Section 4(1) provides as follows:
“There
shall be a Board of Directors of the administration which shall
subject to this Act be responsible for the policy, control and
management of the administration”.
[9]
Section 2 of the Road Fund Administration Act provides that the
Applicant once established will be a juristic person which implies
that it is a body corporate in some sense or another of the word.
[10]
The Act further provides for the appointment of a Chief Executive
Officer and Section 7 of that Act provides for the vacation of the
office of the directors appointed and in sub-section (2) thereof, the
removal of a director in certain circumstances. These are the
incapacitation of a director by virtue of physical or mental illness,
or if the Minister after giving the director an opportunity to be
heard is satisfied that such director for any good reason is unable
or unfit to discharge the functions of a director.
[11]
In so far as the State and Enterprises Governance Act, Act 2 of 2006
is concerned, it is relevant to have regard to the provisions of
Sections 15 and 17 of that Act, as well as Section 18. Section 15
provides for the procedure for the appointment of board members and
alternate board members of State owned enterprises of which the
Applicant is one. Section 17 makes provision for the conclusion of a
governance agreement with the board and provides that the Council
must within one month of being constituted, enter into a written
governance agreement with the board of the State owned enterprises in
relation to a number of factors, provided for in that particular
section. Section 18 of the Act provides that the Minister must enter
into a performance agreement with directors appointed in terms of
that Act.
[12]
I pause to indicate that the Respondents did not place before me, if
it exists any governance agreement it had entered into with the board
of the Applicant nor did it place before me if it exists any
performance agreement it had entered into with individual board
members of the Applicant.
[13]
It follows from what I have indicated that the relationship between
the 1st, 2nd and 3rd Respondents and
the Applicant is governed to a large extent, not only by the Road
Fund Administration Act but also by the State Owned Enterprises
Governance Act. These regulate relationship between the board of
State owned enterprises such as the Applicant and the Government.
[14]
I have indicated that the facts are by and large common cause and
they are the following: The board of the Applicant initiated an
enquiry into certain perceived irregularities and malpractices, on
the part of the Chief Executive Officer of the Applicant, the 6th
Respondent Mr Penda Kiiyala. It required and commissioned an
independent enquiry and report by a firm of auditors Messrs Deloitte
and Touche and were in due course provided with a provisional report.

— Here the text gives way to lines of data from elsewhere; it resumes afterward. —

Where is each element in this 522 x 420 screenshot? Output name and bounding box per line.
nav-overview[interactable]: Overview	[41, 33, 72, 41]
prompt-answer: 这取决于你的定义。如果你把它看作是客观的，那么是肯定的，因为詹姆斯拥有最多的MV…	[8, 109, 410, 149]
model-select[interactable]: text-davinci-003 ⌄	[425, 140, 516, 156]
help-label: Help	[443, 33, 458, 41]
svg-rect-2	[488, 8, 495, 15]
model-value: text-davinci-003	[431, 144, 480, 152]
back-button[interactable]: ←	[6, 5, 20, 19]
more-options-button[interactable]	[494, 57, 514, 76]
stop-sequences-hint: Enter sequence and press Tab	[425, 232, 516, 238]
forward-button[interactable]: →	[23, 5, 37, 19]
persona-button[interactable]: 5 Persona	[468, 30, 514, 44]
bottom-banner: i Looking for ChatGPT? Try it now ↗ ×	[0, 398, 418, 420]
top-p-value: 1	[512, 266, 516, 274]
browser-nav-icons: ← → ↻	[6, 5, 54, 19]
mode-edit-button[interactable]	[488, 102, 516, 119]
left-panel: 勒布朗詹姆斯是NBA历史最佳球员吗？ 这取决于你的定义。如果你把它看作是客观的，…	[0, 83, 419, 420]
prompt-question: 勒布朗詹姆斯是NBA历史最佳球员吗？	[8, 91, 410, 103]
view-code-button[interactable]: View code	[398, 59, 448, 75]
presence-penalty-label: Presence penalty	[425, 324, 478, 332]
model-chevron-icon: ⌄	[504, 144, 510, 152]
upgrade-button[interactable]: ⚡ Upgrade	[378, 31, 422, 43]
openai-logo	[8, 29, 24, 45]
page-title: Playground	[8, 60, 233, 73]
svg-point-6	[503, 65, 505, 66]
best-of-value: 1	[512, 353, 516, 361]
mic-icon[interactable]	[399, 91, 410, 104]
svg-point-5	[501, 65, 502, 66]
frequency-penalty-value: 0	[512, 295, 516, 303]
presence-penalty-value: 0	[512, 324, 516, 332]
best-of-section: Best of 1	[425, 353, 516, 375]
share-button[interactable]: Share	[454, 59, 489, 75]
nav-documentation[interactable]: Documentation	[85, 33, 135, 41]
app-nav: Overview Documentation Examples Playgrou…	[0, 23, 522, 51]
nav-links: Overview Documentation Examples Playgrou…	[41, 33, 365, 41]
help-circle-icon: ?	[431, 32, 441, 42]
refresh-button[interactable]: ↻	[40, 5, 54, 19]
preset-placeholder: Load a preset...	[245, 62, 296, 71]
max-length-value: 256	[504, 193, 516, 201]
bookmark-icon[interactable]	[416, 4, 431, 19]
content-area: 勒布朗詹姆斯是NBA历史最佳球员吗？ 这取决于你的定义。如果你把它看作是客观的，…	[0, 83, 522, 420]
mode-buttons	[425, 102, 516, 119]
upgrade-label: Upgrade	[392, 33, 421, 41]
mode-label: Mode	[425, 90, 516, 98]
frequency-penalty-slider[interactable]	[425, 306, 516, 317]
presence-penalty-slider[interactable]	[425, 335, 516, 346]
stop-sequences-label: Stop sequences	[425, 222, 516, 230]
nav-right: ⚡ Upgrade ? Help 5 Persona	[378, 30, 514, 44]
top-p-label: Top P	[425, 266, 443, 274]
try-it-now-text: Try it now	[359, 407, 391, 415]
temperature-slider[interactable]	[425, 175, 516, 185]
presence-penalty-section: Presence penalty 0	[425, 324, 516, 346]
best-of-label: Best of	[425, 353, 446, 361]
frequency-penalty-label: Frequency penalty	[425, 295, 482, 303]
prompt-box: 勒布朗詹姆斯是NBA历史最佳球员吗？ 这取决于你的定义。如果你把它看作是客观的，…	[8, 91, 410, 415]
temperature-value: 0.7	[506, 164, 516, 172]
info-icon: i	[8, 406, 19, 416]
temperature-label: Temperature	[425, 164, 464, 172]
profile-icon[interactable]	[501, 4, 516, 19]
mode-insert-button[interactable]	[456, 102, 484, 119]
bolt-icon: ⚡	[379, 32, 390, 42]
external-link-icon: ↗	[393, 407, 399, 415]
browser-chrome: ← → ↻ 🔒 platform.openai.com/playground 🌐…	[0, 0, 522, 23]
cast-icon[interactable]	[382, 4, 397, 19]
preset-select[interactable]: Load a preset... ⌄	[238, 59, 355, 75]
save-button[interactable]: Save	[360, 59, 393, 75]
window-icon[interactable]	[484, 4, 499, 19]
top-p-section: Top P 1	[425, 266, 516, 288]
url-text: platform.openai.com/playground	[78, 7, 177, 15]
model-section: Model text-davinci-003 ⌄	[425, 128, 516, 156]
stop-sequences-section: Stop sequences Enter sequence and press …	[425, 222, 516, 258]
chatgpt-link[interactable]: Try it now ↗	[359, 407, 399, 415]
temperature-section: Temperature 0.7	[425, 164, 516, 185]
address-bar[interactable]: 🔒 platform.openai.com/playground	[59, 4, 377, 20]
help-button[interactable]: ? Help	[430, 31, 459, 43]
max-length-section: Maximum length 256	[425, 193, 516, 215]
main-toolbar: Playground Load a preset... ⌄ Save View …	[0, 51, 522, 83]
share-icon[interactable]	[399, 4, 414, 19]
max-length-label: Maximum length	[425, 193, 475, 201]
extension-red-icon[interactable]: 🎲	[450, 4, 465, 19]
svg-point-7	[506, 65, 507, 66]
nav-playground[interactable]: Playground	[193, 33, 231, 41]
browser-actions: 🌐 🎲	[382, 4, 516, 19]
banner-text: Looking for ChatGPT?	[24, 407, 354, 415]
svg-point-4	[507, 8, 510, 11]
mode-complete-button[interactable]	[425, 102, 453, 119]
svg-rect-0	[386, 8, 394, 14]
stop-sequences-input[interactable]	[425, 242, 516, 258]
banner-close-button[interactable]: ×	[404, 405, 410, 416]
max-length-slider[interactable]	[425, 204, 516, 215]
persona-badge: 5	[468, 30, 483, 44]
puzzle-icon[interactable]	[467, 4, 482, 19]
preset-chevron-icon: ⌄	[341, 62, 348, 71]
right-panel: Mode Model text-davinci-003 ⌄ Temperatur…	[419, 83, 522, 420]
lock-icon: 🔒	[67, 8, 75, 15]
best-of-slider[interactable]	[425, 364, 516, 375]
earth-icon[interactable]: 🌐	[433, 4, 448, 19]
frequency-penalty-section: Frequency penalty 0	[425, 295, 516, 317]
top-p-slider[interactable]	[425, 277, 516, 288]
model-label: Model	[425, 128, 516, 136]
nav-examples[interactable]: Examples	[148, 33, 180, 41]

That report alerted the board to the possibility that certain
irregularities had been committed, by the 6th, 7th
and 8th Respondents in relation to a contract entered into
between the Applicant and Iroko, relating to the collection of fees
at the Noordoewer border post. It also alerted to the Board to the
possibility that certain other irregularities are being committed.
These concerned salary increases, transfers of funds, procurement of
legal practitioners and the like all of which was not authorized.
[15]
The board of the Applicant as a consequence resolved to suspend the
6th, 7th and 8th Respondents and
thereafter proceeded to institute disciplinary proceedings against
those Respondents. These proceedings have commenced in the sense that
charges had been prepared and an initiator and a chairperson to chair
the disciplinary hearing had already been appointed.
[16]
The Applicants also advised the Respondents, 1st, 2nd
and 3rd Respondents of these developments in the affairs
of the Applicant. The Applicants’ decisions when considered by
1st, 2nd and 3rd Respondents were
questioned. The 1st, 2nd and 3rd
Respondents concluded that a different course of action was called
for. They were of the view that the perceived irregularities should
be investigated by the Auditor-General and they were of the view that
in order to save costs and expenditure no parallel investigation
should be conducted by any other entity. It was also of the view that
pending the findings of the Auditor-General the suspension of the
6th, 7th and 8th Respondents should
not be given effect to and should be suspended so to speak until the
recommendations of the Auditor-General who is the 5th
Respondent were made known. It was not contended that the applicant’s
decisions were irregular or not lawful in any sense. The first,
second and third respondents were of the opinion simply that other
alternatives were more expedient.
[17]
The general view that the 1st, 2nd and 3rd Respondents took was
articulated in certain decisions conveyed to the Applicant in the
form of certain letters which were addressed to the Applicant. It
also required the board of the Applicant to recuse itself from the
activities of the Applicant pending the final determination or
recommendations of the Auditor-General.
[18]
Initially the Respondents took the point in their papers that the so
called request for recusal to which the board of the Applicant
consented rendered the board in operative to the extent that it is no
longer functioned as a board. In argument before me Mr Semenya
rightly conceded that such could not be the case and that the board
of the Applicant continued to function as an existing board.
[19]
Certain other points in limine were raised which I need to
dispose of at the outset. It was stated by the 1st, 2nd
and 3rd Respondents that no Certificate of Urgency had
been attached to the papers as required by the Rules of this Court.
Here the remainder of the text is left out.